The Second Amendment guarantees your right to own a musket. We can all be for that, right?
doh, copy and paste fail, but its just a line by line retort. enjoy.
Thank you Donald for your lucid argument on the Second Amendment. We have the “well-regulated militia” clearly meant by this language. It’s called the National Guard. They supply weapons. Guardsmen no longer need to supply their own.
What, no mention of her CCW? The gun in her purse after the Milk/Moscone murders, or when she was the target of a terrorist group in the 80’s?
If her bill passes, it would mean that everyone who has legally owned certain types of weapons would now have to register them, get fingerprinted AND pay a heafty tax on each item which has been owned for years, LEGALLY. There is No consideration to those of us with prior military and law enforcement experience with proper training. Taking away my rights and charging me money on items I have owned for years due to her political agenda. The careless deviant behavior of the few will now cost me rights and money for her personal political agenda. This is getting way out of hand. She wants to make it difficult if not impossible for the criminal element to get guns…..the same way our current laws have done so well with cocaine, heroine, pcp, meth, etc. I do not see her doing anything to outlaw alcohol which is responsible for more deaths every year then guns, drugs, knives, and suicide, combined, every year! Seriously?
i here by oppose the assault rifle ban for law abiding citizens
First, many of the proposals do exactly that–limit firearm ownership only to law-abiding citizens.
Second, many of the most recent shooters had no trouble with the law until they became mass murderers.

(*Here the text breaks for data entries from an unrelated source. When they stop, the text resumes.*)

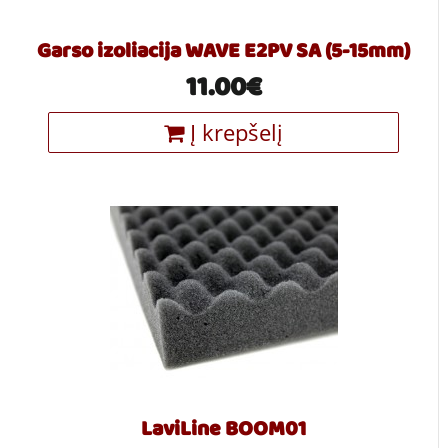
Garso izoliacija WAVE E2PV SA (5-15mm)
11.00€
Į krepšelį
LaviLine BOOM01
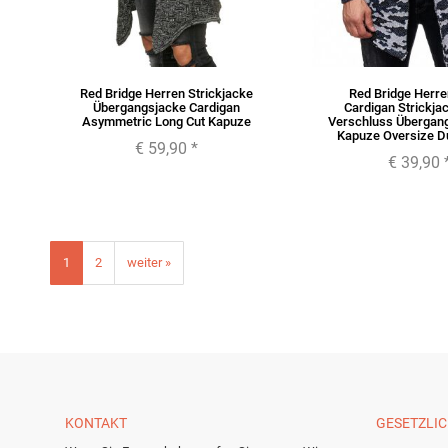
Red Bridge Herren Strickjacke
Red Bridge Herr
Übergangsjacke Cardigan
Cardigan Strickja
Asymmetric Long Cut Kapuze
Verschluss Übergang
Kapuze Oversize D
€ 59,90
*
€ 39,90
1
2
weiter »
KONTAKT
GESETZLI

Third, the mother of the Sandy Hook shooter was a law-abiding citizen who owned her guns legally. Unfortunately, as is too often the case, the weapons she bought for protection were turned against her and actually lead to her death.
Finally, why do you need an assault rifle? Are you such a poor shot that you can’t bring down an intruder or the wild game of your choice with a standard magazine? If so, a larger magazine in a gun that shoots faster would only make you more of a danger to yourself and others. You want a gun, fine. Why shouldn’t you have to prove you are a responsible owner, have a license for it, and know how to use it, just as you do with your car? And, if you demand military weapons, do you also want a tank? An RPG? Guided missiles? Armed drones? Where do your demands stop? And where do my rights to live safely in the same state start? I hereby demand my right to go out in public without having to worry about being shot by some dingbat with an assault rifle.